▶ _Work to complete_
What appears from the first line of the data below through the line containing "Лучшие советы по мытью окон и", both included, should be copied exactly, and nothing else.

▶ _Raw data_
- Opening Delimiter -
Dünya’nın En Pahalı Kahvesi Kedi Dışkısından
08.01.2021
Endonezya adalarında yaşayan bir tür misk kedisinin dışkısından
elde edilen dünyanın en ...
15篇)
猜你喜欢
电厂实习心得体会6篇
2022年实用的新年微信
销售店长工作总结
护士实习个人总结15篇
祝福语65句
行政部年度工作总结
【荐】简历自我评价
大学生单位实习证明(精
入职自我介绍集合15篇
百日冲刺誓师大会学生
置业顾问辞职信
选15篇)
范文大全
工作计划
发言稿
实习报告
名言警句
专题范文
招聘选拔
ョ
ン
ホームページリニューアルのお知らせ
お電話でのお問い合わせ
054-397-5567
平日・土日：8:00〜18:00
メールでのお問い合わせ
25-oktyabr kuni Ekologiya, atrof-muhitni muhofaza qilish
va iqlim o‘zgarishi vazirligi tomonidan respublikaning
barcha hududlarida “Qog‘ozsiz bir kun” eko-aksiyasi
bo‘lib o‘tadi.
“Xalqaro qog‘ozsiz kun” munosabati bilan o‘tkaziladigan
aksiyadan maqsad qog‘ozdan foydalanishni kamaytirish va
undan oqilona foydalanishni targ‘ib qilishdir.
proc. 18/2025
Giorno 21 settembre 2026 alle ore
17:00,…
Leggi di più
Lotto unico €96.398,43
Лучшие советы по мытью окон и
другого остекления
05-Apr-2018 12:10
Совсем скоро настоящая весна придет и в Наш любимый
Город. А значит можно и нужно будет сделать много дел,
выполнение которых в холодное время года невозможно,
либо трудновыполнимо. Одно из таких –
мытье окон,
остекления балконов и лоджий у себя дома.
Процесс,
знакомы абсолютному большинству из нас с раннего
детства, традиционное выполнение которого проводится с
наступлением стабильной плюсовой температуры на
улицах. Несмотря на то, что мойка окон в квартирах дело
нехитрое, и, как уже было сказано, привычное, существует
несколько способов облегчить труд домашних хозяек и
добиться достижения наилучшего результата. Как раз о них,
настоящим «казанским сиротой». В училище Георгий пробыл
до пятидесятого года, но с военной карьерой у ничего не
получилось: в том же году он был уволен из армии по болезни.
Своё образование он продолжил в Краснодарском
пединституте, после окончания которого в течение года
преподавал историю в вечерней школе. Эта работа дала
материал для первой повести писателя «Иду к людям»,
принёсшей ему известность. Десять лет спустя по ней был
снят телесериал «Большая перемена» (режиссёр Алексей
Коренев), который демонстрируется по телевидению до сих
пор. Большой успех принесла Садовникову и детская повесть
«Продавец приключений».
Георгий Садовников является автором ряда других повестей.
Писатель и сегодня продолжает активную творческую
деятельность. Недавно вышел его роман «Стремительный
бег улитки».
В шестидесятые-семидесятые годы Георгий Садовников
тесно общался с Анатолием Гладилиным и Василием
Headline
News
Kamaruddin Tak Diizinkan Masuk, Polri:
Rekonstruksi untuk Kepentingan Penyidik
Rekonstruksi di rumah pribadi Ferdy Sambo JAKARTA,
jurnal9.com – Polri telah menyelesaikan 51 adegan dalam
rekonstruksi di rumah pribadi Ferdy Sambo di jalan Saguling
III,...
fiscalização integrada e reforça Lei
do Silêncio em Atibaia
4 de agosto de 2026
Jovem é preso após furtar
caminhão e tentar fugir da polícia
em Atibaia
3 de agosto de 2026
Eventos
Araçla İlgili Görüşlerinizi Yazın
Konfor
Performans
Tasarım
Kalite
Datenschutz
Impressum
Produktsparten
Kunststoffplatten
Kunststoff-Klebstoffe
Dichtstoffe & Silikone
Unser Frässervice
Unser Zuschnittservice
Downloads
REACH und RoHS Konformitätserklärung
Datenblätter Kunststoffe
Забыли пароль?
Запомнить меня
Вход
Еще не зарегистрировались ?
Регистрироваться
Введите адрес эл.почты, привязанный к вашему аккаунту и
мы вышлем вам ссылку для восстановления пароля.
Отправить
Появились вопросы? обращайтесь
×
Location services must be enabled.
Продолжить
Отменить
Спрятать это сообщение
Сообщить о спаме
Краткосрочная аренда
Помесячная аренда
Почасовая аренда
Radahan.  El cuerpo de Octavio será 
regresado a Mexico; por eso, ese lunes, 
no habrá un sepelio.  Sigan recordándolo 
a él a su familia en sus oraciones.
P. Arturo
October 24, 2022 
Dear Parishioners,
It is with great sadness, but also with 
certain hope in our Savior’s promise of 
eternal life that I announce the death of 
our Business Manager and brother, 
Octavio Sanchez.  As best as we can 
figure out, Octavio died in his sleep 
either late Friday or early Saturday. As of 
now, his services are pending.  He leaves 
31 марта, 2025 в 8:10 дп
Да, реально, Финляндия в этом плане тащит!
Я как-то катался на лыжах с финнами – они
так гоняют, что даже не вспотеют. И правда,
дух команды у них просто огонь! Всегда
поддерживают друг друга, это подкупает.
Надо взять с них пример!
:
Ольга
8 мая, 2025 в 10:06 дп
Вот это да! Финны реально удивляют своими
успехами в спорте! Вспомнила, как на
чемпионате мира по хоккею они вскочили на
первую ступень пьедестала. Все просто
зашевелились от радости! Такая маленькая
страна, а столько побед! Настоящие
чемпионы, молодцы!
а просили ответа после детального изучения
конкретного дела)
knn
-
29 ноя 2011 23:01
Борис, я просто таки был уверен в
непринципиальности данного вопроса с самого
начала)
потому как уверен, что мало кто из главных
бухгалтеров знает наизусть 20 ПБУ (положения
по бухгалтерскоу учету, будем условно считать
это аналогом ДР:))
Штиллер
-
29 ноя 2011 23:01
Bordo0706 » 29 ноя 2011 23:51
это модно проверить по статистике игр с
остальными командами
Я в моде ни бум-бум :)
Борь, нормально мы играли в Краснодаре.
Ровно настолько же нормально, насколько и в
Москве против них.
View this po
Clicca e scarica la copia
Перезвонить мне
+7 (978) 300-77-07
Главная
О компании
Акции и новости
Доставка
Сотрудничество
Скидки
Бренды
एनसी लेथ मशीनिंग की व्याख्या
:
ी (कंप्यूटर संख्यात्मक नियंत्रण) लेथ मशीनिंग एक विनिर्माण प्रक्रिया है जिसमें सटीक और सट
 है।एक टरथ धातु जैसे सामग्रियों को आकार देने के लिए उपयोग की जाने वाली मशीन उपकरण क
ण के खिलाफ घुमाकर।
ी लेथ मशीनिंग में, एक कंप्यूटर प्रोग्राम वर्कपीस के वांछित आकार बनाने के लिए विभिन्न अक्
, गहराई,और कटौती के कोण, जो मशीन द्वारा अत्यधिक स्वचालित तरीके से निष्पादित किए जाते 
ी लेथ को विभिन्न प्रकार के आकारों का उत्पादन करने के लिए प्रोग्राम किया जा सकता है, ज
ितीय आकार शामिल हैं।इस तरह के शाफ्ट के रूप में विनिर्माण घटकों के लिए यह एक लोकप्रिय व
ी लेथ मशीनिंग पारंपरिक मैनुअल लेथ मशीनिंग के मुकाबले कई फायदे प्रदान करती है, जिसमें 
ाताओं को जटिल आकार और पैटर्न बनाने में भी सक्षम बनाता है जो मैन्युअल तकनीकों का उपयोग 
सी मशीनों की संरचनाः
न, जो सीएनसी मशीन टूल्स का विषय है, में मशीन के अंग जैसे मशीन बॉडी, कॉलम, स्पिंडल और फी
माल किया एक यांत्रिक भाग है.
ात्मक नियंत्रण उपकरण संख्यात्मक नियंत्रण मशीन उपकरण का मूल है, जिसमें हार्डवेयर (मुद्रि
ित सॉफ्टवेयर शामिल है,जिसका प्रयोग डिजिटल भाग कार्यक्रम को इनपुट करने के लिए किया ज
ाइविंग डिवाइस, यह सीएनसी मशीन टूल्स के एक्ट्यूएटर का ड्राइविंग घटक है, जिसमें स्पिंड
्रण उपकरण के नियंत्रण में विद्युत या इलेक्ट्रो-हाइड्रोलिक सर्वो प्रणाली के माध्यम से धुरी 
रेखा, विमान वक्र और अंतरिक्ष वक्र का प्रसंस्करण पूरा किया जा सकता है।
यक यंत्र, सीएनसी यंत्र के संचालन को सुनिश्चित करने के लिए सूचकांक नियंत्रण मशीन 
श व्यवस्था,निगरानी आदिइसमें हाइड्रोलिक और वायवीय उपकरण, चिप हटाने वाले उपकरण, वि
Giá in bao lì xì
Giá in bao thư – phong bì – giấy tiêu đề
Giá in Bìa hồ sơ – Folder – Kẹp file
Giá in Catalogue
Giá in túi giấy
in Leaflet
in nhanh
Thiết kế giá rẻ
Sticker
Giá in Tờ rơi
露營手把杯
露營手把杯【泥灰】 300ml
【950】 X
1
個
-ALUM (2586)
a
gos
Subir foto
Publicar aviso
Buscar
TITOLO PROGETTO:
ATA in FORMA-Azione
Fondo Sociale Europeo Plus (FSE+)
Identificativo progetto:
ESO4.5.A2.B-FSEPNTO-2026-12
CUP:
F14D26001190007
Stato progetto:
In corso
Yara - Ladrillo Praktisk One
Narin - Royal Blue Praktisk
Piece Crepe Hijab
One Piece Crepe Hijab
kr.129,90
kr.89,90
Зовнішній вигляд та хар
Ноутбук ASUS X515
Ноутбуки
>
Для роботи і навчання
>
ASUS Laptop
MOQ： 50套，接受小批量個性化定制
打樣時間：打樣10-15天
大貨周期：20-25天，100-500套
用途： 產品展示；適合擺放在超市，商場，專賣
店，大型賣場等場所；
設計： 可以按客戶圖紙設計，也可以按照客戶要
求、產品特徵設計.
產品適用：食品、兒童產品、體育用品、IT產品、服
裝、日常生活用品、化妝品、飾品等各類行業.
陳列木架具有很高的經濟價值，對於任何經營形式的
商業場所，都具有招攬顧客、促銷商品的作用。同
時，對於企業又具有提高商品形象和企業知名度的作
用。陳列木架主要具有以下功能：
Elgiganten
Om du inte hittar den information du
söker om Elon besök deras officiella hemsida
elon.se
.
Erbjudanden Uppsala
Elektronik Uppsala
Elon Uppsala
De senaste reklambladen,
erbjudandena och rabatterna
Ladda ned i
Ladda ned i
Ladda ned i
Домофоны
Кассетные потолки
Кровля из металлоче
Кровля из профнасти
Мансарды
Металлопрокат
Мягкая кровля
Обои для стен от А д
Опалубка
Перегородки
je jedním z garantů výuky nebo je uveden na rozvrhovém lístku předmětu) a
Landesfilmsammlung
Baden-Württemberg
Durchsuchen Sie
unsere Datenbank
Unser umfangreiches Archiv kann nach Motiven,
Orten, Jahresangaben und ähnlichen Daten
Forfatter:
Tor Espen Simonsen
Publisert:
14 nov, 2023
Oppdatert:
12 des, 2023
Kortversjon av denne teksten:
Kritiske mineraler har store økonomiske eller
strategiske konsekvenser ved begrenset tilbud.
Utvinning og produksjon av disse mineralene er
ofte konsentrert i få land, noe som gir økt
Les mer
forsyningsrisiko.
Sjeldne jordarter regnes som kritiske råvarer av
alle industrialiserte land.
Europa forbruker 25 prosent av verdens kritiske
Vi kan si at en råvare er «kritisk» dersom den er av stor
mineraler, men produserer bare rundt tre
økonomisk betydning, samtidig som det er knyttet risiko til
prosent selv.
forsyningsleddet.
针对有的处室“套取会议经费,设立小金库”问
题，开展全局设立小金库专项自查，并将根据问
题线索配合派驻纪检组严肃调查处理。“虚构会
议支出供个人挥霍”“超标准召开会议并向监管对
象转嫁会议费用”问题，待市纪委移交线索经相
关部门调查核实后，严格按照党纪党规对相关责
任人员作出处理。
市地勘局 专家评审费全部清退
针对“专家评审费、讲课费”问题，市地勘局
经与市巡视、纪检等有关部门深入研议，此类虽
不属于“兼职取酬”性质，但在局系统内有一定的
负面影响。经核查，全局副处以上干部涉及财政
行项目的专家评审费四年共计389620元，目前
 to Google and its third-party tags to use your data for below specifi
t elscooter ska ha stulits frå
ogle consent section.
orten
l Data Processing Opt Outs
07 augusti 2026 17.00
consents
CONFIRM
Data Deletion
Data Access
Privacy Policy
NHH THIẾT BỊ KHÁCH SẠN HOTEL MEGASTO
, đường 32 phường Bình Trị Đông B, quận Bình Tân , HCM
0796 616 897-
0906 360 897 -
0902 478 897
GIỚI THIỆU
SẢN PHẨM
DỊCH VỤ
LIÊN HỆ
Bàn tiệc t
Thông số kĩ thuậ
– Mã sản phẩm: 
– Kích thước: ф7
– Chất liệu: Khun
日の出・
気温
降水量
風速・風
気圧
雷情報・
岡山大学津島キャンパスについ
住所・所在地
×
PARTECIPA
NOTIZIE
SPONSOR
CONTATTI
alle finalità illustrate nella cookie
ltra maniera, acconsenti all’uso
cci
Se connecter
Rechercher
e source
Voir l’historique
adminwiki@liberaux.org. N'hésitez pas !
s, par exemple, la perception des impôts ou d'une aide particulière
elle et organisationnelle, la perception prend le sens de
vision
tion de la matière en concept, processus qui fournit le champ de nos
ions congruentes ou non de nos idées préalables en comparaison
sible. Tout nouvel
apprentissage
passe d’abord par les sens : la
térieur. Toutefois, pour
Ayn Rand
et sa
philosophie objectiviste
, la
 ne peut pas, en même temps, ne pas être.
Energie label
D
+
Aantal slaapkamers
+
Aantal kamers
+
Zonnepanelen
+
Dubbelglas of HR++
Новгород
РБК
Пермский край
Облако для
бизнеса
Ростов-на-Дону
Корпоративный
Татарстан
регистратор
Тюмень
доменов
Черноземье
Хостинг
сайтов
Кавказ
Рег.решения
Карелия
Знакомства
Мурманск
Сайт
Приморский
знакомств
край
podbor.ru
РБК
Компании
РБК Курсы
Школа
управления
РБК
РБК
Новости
- Closing Delimiter -
▶ _Reply_
Dünya’nın En Pahalı Kahvesi Kedi Dışkısından
08.01.2021
Endonezya adalarında yaşayan bir tür misk kedisinin dışkısından
elde edilen dünyanın en ...
15篇)
猜你喜欢
电厂实习心得体会6篇
2022年实用的新年微信
销售店长工作总结
护士实习个人总结15篇
祝福语65句
行政部年度工作总结
【荐】简历自我评价
大学生单位实习证明(精
入职自我介绍集合15篇
百日冲刺誓师大会学生
置业顾问辞职信
选15篇)
范文大全
工作计划
发言稿
实习报告
名言警句
专题范文
招聘选拔
ョ
ン
ホームページリニューアルのお知らせ
お電話でのお問い合わせ
054-397-5567
平日・土日：8:00〜18:00
メールでのお問い合わせ
25-oktyabr kuni Ekologiya, atrof-muhitni muhofaza qilish
va iqlim o‘zgarishi vazirligi tomonidan respublikaning
barcha hududlarida “Qog‘ozsiz bir kun” eko-aksiyasi
bo‘lib o‘tadi.
“Xalqaro qog‘ozsiz kun” munosabati bilan o‘tkaziladigan
aksiyadan maqsad qog‘ozdan foydalanishni kamaytirish va
undan oqilona foydalanishni targ‘ib qilishdir.
proc. 18/2025
Giorno 21 settembre 2026 alle ore
17:00,…
Leggi di più
Lotto unico €96.398,43
Лучшие советы по мытью окон и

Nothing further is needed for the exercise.